YOUR GOAL:
Only some lines are wanted. Transcribe, exactly, the lines below from the line with "Check out our availability and book the" up to and including the line with "Inspections typically include".

Saved entries
-- Opening Marker --

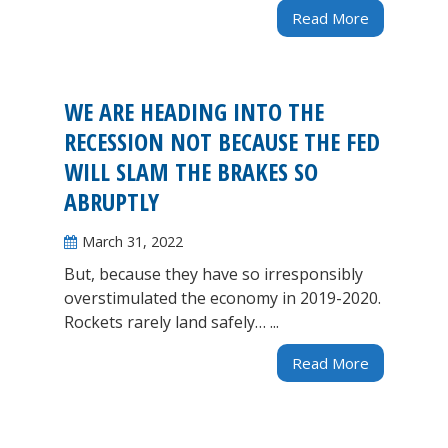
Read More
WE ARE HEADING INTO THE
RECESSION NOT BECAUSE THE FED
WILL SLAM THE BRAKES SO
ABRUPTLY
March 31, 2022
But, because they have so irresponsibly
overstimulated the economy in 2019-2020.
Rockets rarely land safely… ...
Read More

-- Closing Marker --
-- Opening Marker --

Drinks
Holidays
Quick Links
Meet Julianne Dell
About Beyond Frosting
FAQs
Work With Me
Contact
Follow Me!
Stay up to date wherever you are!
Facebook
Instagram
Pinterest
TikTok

-- Closing Marker --
-- Opening Marker --

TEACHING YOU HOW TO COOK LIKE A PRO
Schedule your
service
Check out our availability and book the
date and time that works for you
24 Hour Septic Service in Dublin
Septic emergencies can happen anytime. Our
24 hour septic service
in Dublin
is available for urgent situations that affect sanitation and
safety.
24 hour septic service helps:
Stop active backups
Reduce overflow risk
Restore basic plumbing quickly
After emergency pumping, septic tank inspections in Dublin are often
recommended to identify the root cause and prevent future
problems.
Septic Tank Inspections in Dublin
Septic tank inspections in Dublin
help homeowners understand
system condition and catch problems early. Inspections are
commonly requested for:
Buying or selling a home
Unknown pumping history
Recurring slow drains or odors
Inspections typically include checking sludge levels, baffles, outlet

-- Closing Marker --

OUTPUT OF THE EXERCISE:
Check out our availability and book the
date and time that works for you
24 Hour Septic Service in Dublin
Septic emergencies can happen anytime. Our
24 hour septic service
in Dublin
is available for urgent situations that affect sanitation and
safety.
24 hour septic service helps:
Stop active backups
Reduce overflow risk
Restore basic plumbing quickly
After emergency pumping, septic tank inspections in Dublin are often
recommended to identify the root cause and prevent future
problems.
Septic Tank Inspections in Dublin
Septic tank inspections in Dublin
help homeowners understand
system condition and catch problems early. Inspections are
commonly requested for:
Buying or selling a home
Unknown pumping history
Recurring slow drains or odors
Inspections typically include checking sludge levels, baffles, outlet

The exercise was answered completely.